[EXERCISE GOAL] Once the pictures are removed, reproduce what is left of the data below exactly.

[DATA TO EXAMINE]
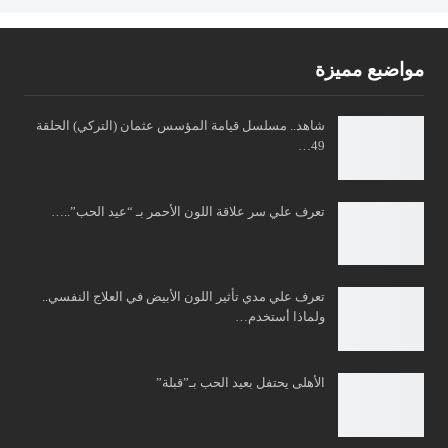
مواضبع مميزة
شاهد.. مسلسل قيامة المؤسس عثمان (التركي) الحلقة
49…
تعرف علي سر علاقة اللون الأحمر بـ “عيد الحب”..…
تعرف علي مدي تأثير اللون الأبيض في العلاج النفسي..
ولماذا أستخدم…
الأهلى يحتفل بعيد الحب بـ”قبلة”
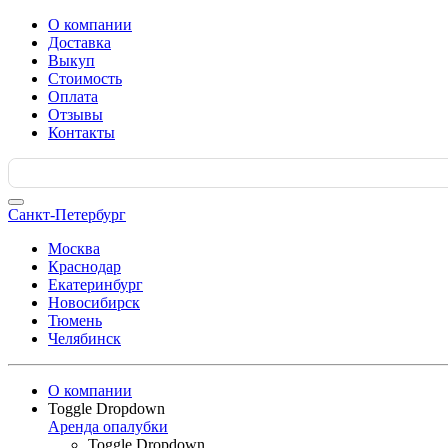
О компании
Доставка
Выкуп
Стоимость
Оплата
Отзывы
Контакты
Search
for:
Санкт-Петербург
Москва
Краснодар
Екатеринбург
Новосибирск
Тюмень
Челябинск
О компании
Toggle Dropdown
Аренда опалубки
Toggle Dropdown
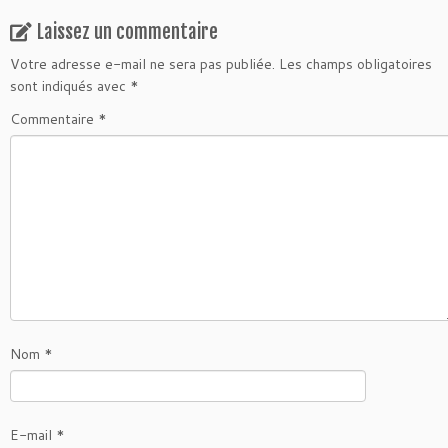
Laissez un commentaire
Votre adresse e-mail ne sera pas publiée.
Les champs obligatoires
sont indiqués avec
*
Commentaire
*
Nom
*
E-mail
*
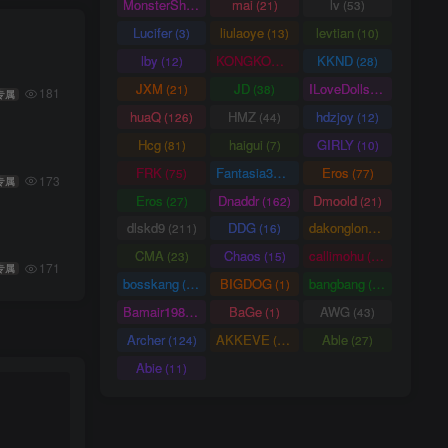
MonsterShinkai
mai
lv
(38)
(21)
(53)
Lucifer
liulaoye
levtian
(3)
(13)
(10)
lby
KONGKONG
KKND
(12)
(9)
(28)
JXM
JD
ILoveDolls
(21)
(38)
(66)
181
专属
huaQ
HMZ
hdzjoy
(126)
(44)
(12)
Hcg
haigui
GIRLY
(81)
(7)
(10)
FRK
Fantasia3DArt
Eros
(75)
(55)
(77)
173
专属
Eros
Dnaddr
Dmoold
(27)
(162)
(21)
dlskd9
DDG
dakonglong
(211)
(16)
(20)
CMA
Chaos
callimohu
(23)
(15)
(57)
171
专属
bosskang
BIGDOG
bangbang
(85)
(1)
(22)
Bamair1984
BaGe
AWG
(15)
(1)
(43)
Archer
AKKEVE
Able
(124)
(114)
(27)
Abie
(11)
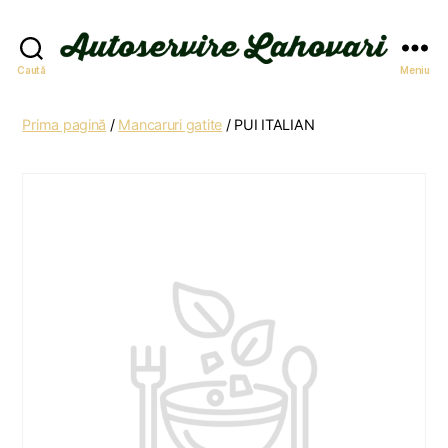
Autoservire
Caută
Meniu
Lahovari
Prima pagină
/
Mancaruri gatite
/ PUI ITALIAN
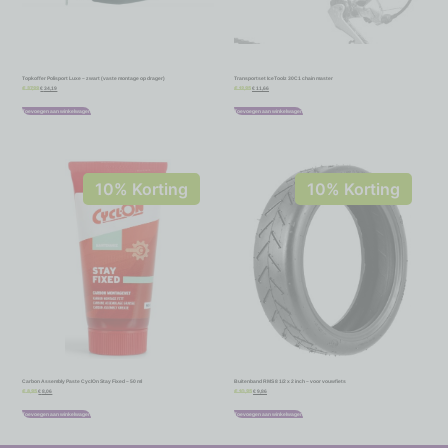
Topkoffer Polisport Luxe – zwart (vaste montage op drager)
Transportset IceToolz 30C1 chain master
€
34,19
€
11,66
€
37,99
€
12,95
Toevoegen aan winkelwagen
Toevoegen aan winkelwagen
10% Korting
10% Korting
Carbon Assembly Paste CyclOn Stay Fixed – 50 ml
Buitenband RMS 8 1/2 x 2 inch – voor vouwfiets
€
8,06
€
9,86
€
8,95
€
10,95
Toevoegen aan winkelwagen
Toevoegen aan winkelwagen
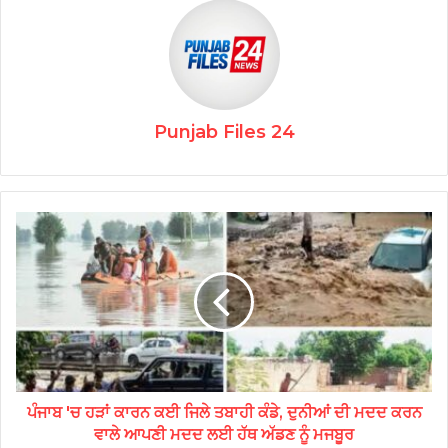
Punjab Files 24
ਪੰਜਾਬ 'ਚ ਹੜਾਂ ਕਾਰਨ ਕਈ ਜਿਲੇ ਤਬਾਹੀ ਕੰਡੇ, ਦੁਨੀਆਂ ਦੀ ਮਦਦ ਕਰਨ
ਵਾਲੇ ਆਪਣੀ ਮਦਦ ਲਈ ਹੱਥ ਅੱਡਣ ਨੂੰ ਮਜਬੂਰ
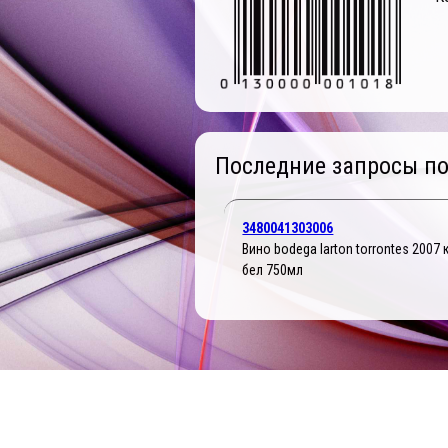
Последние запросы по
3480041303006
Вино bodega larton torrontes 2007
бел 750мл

[SOLVED EXERCISE]
مواضبع مميزة
شاهد.. مسلسل قيامة المؤسس عثمان (التركي) الحلقة
49…
تعرف علي سر علاقة اللون الأحمر بـ “عيد الحب”..…
تعرف علي مدي تأثير اللون الأبيض في العلاج النفسي..
ولماذا أستخدم…
الأهلى يحتفل بعيد الحب بـ”قبلة”
О компании
Доставка
Выкуп
Стоимость
Оплата
Отзывы
Контакты
Search
for:
Санкт-Петербург
Москва
Краснодар
Екатеринбург
Новосибирск
Тюмень
Челябинск
О компании
Toggle Dropdown
Аренда опалубки
Toggle Dropdown
Laissez un commentaire
Votre adresse e-mail ne sera pas publiée.
Les champs obligatoires
sont indiqués avec
*
Commentaire
*
Nom
*
E-mail
*
MonsterShinkai
mai
lv
(38)
(21)
(53)
Lucifer
liulaoye
levtian
(3)
(13)
(10)
lby
KONGKONG
KKND
(12)
(9)
(28)
JXM
JD
ILoveDolls
(21)
(38)
(66)
181
专属
huaQ
HMZ
hdzjoy
(126)
(44)
(12)
Hcg
haigui
GIRLY
(81)
(7)
(10)
FRK
Fantasia3DArt
Eros
(75)
(55)
(77)
173
专属
Eros
Dnaddr
Dmoold
(27)
(162)
(21)
dlskd9
DDG
dakonglong
(211)
(16)
(20)
CMA
Chaos
callimohu
(23)
(15)
(57)
171
专属
bosskang
BIGDOG
bangbang
(85)
(1)
(22)
Bamair1984
BaGe
AWG
(15)
(1)
(43)
Archer
AKKEVE
Able
(124)
(114)
(27)
Abie
(11)
Autoservire
Caută
Meniu
Lahovari
Prima pagină
/
Mancaruri gatite
/ PUI ITALIAN
Topkoffer Polisport Luxe – zwart (vaste montage op drager)
Transportset IceToolz 30C1 chain master
€
34,19
€
11,66
€
37,99
€
12,95
Toevoegen aan winkelwagen
Toevoegen aan winkelwagen
10% Korting
10% Korting
Carbon Assembly Paste CyclOn Stay Fixed – 50 ml
Buitenband RMS 8 1/2 x 2 inch – voor vouwfiets
€
8,06
€
9,86
€
8,95
€
10,95
Toevoegen aan winkelwagen
Toevoegen aan winkelwagen
Punjab Files 24
ਪੰਜਾਬ 'ਚ ਹੜਾਂ ਕਾਰਨ ਕਈ ਜਿਲੇ ਤਬਾਹੀ ਕੰਡੇ, ਦੁਨੀਆਂ ਦੀ ਮਦਦ ਕਰਨ
ਵਾਲੇ ਆਪਣੀ ਮਦਦ ਲਈ ਹੱਥ ਅੱਡਣ ਨੂੰ ਮਜਬੂਰ
Последние запросы по
3480041303006
Вино bodega larton torrontes 2007
бел 750мл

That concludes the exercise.